• Work required: Could you reproduce, word for word, everything below from the line containing "omgeving van Amersfoort" down to the line containing "vloercoatings zelf te ervaren?", with both of those lines included and no others?

________________________________________

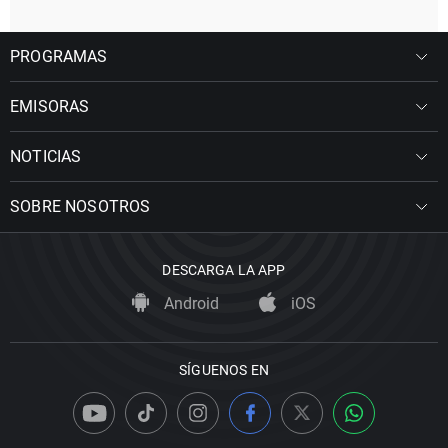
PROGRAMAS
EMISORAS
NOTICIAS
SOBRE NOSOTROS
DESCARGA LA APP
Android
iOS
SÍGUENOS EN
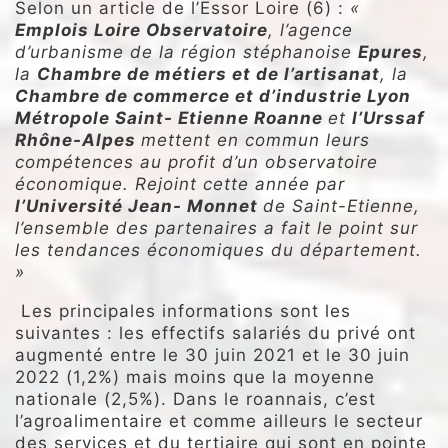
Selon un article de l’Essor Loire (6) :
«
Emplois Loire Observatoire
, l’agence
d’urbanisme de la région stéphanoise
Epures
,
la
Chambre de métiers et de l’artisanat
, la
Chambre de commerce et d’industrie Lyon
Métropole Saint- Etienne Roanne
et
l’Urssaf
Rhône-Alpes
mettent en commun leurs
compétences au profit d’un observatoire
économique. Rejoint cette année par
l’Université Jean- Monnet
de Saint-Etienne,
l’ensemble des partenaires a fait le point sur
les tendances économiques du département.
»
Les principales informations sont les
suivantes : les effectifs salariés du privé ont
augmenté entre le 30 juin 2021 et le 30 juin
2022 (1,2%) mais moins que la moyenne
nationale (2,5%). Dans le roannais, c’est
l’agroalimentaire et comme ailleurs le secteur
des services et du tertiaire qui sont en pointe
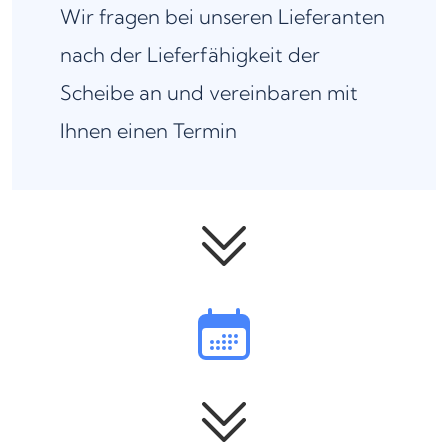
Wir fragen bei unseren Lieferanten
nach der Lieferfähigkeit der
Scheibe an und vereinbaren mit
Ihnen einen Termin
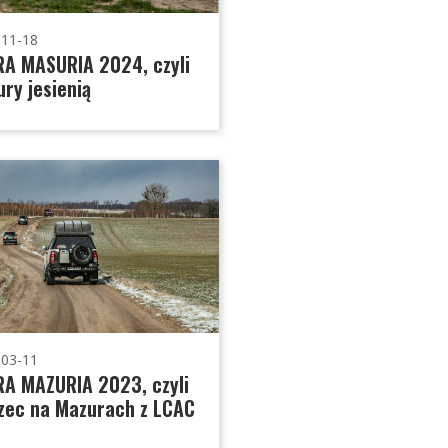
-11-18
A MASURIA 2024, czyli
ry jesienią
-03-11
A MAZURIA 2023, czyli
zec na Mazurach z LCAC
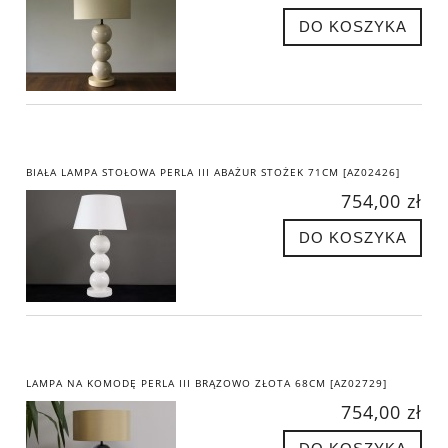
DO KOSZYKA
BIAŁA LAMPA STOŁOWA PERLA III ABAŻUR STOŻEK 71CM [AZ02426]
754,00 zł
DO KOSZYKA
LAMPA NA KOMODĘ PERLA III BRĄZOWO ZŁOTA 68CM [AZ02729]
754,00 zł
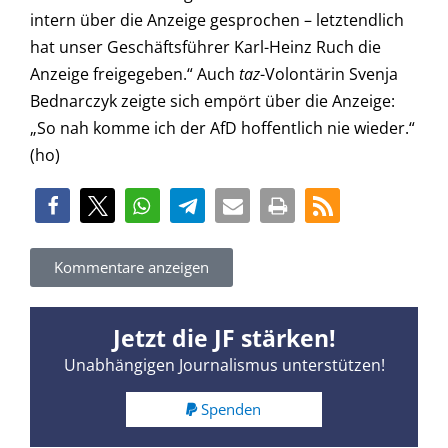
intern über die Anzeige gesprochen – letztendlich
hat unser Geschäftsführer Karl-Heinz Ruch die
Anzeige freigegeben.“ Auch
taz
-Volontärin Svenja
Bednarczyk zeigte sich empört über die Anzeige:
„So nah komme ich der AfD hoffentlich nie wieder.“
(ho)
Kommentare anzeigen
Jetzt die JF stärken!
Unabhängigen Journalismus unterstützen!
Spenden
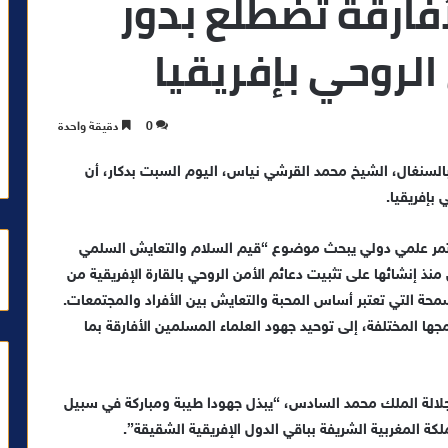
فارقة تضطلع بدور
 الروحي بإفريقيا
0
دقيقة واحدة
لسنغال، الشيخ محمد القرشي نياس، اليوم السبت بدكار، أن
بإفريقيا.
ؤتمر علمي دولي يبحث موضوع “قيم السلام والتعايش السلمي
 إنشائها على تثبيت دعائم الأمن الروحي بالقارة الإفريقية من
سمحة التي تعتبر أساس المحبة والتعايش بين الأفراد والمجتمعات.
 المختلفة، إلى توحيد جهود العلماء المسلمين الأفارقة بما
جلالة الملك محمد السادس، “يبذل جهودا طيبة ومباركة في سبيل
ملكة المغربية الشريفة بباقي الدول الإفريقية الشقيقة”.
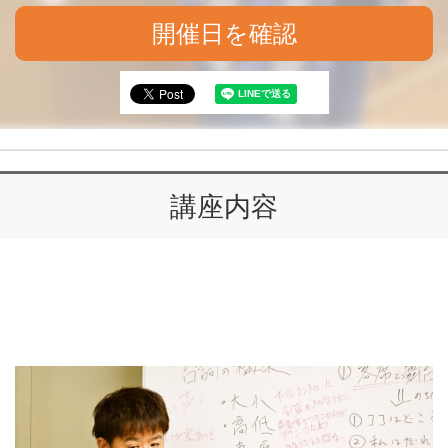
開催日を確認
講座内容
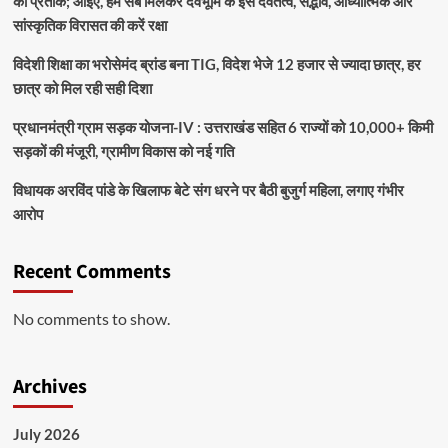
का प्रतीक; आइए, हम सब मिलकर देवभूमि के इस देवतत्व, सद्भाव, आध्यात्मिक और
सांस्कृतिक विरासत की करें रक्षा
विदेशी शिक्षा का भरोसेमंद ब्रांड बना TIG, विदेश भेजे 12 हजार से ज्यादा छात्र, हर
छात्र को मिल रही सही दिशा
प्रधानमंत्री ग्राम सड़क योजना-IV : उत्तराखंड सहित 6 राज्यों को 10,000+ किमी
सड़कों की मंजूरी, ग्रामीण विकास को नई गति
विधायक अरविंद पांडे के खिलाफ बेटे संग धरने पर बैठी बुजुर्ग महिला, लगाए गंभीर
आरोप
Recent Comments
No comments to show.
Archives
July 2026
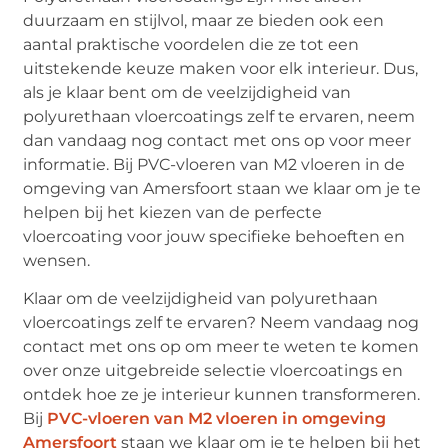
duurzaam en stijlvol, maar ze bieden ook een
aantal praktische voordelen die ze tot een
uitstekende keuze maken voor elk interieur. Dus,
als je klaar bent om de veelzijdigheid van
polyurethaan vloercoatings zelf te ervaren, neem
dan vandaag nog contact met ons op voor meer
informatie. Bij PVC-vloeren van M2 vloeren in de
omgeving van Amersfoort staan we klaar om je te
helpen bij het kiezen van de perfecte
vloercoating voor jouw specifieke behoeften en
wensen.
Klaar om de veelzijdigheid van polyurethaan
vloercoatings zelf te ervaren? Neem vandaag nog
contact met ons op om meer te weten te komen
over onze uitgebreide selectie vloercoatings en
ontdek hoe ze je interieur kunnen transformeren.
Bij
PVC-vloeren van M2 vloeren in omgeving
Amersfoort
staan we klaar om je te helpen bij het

________________________________________

• Answer for the task:
omgeving van Amersfoort staan we klaar om je te
helpen bij het kiezen van de perfecte
vloercoating voor jouw specifieke behoeften en
wensen.
Klaar om de veelzijdigheid van polyurethaan
vloercoatings zelf te ervaren? Neem vandaag nog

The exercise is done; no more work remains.